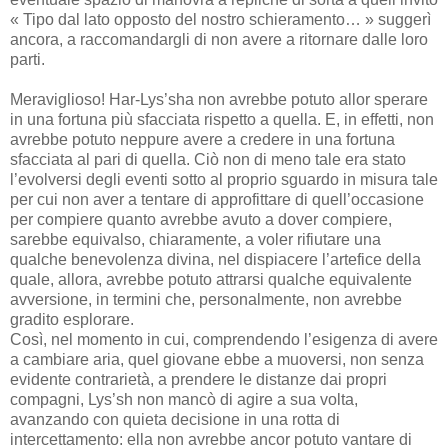
« Tipo dal lato opposto del nostro schieramento… » suggerì
ancora, a raccomandargli di non avere a ritornare dalle loro
parti.
Meraviglioso! Har-Lys’sha non avrebbe potuto allor sperare
in una fortuna più sfacciata rispetto a quella. E, in effetti, non
avrebbe potuto neppure avere a credere in una fortuna
sfacciata al pari di quella. Ciò non di meno tale era stato
l’evolversi degli eventi sotto al proprio sguardo in misura tale
per cui non aver a tentare di approfittare di quell’occasione
per compiere quanto avrebbe avuto a dover compiere,
sarebbe equivalso, chiaramente, a voler rifiutare una
qualche benevolenza divina, nel dispiacere l’artefice della
quale, allora, avrebbe potuto attrarsi qualche equivalente
avversione, in termini che, personalmente, non avrebbe
gradito esplorare.
Così, nel momento in cui, comprendendo l’esigenza di avere
a cambiare aria, quel giovane ebbe a muoversi, non senza
evidente contrarietà, a prendere le distanze dai propri
compagni, Lys’sh non mancò di agire a sua volta,
avanzando con quieta decisione in una rotta di
intercettamento: ella non avrebbe ancor potuto vantare di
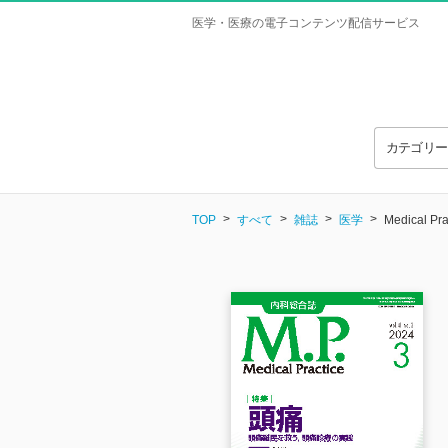
医学・医療の電子コンテンツ配信サービス
カテゴリ
TOP
すべて
雑誌
医学
Medical P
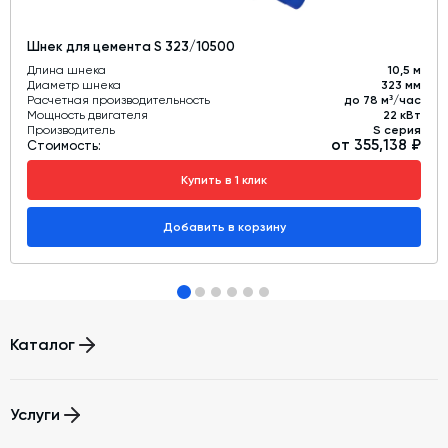
Шнек для цемента S 323/10500
Длина шнека
10,5 м
Диаметр шнека
323 мм
Расчетная производительность
до 78 м³/час
Мощность двигателя
22 кВт
Производитель
S серия
от 355,138 ₽
Стоимость:
Купить в 1 клик
Добавить в корзину
Каталог
Бетонные заводы (БСУ, РБУ)
Услуги
Бетоносмесители
Автоматизация бетонного завода (АСУ ТП)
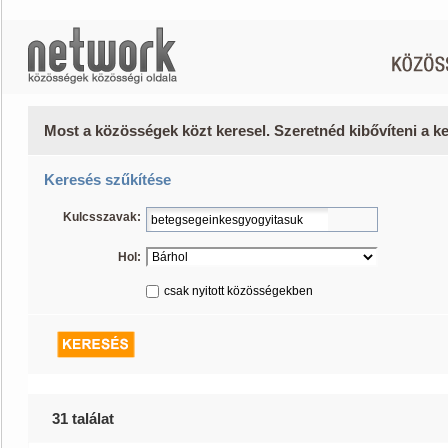
Most a közösségek közt keresel. Szeretnéd kibővíteni a 
Keresés szűkítése
Kulcsszavak:
Hol:
csak nyitott közösségekben
31 találat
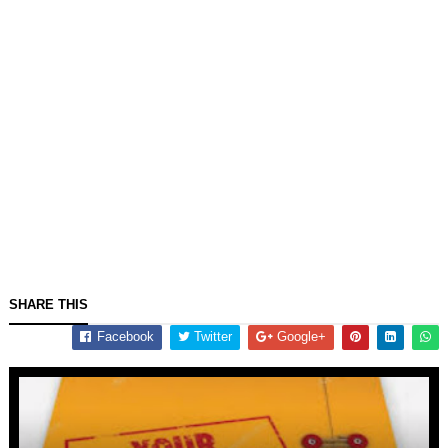
SHARE THIS
Facebook
Twitter
Google+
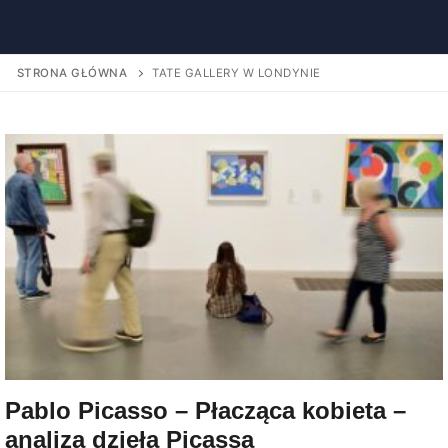
STRONA GŁÓWNA
TATE GALLERY W LONDYNIE
Pablo Picasso – Płacząca kobieta –
analiza dzieła Picassa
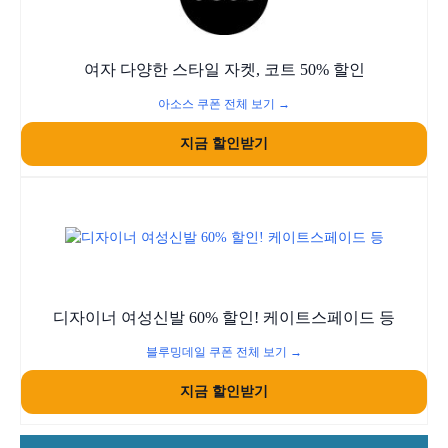
여자 다양한 스타일 자켓, 코트 50% 할인
아소스 쿠폰 전체 보기 →
지금 할인받기
디자이너 여성신발 60% 할인! 케이트스페이드 등
블루밍데일 쿠폰 전체 보기 →
지금 할인받기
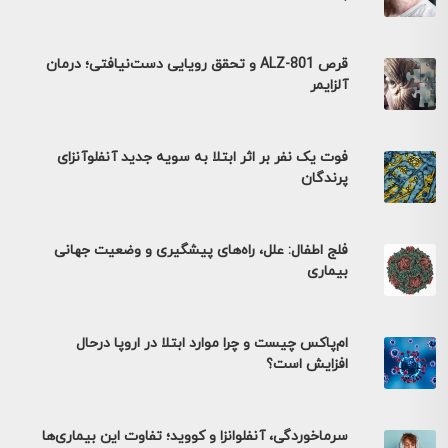
قرص ALZ-801 و تحقق رویایی دست‌نیافتی؛ درمان
آلزایمر
فوت یک نفر بر اثر ابتلا به سویه جدید آنفلوآنزای
پرندگان
فلج اطفال: علل، راه‌های پیشگیری و وضعیت جهانی
بیماری
ام‌پاکس چیست و چرا موارد ابتلا در اروپا درحال
افزایش است؟
سرماخوردگی، آنفلوانزا و کووید؛ تفاوت این بیماری‌ها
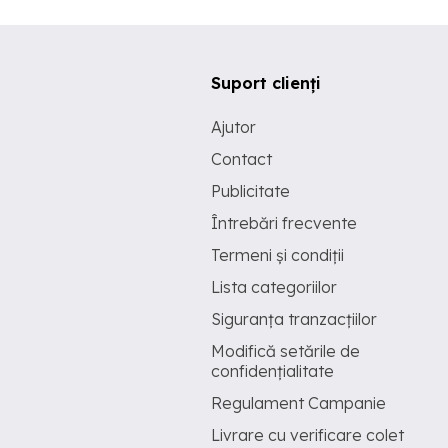
Suport clienți
Ajutor
Contact
Publicitate
Întrebări frecvente
Termeni și condiții
Lista categoriilor
Siguranța tranzacțiilor
Modifică setările de
confidențialitate
Regulament Campanie
Livrare cu verificare colet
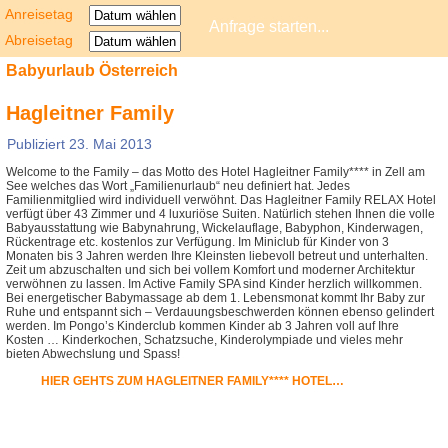
Anreisetag
Abreisetag
Babyurlaub Österreich
Hagleitner Family
Publiziert
23. Mai 2013
Welcome to the Family – das Motto des Hotel Hagleitner Family**** in Zell am
See welches das Wort „Familienurlaub“ neu definiert hat. Jedes
Familienmitglied wird individuell verwöhnt. Das Hagleitner Family RELAX Hotel
verfügt über 43 Zimmer und 4 luxuriöse Suiten. Natürlich stehen Ihnen die volle
Babyausstattung wie Babynahrung, Wickelauflage, Babyphon, Kinderwagen,
Rückentrage etc. kostenlos zur Verfügung. Im Miniclub für Kinder von 3
Monaten bis 3 Jahren werden Ihre Kleinsten liebevoll betreut und unterhalten.
Zeit um abzuschalten und sich bei vollem Komfort und moderner Architektur
verwöhnen zu lassen. Im Active Family SPA sind Kinder herzlich willkommen.
Bei energetischer Babymassage ab dem 1. Lebensmonat kommt Ihr Baby zur
Ruhe und entspannt sich – Verdauungsbeschwerden können ebenso gelindert
werden. Im Pongo’s Kinderclub kommen Kinder ab 3 Jahren voll auf Ihre
Kosten … Kinderkochen, Schatzsuche, Kinderolympiade und vieles mehr
bieten Abwechslung und Spass!
HIER GEHTS ZUM HAGLEITNER FAMILY**** HOTEL…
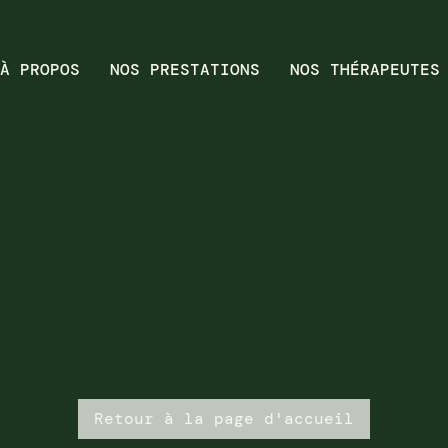
À PROPOS
NOS PRESTATIONS
NOS THÉRAPEUTES
Aucune formule disponible
 aura des formules disponibles à l'achat, vou
Retour à la page d'accueil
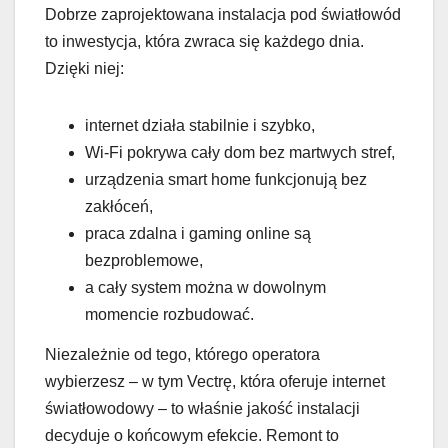
Dobrze zaprojektowana instalacja pod światłowód
to inwestycja, która zwraca się każdego dnia.
Dzięki niej:
internet działa stabilnie i szybko,
Wi-Fi pokrywa cały dom bez martwych stref,
urządzenia smart home funkcjonują bez
zakłóceń,
praca zdalna i gaming online są
bezproblemowe,
a cały system można w dowolnym
momencie rozbudować.
Niezależnie od tego, którego operatora
wybierzesz – w tym Vectrę, która oferuje internet
światłowodowy – to właśnie jakość instalacji
decyduje o końcowym efekcie. Remont to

**THE TASK**
The expected answer is every line above in which the word "potuto" appears.

**TASK OUTPUT**
Meraviglioso! Har-Lys’sha non avrebbe potuto allor sperare
avrebbe potuto neppure avere a credere in una fortuna
quale, allora, avrebbe potuto attrarsi qualche equivalente
intercettamento: ella non avrebbe ancor potuto vantare di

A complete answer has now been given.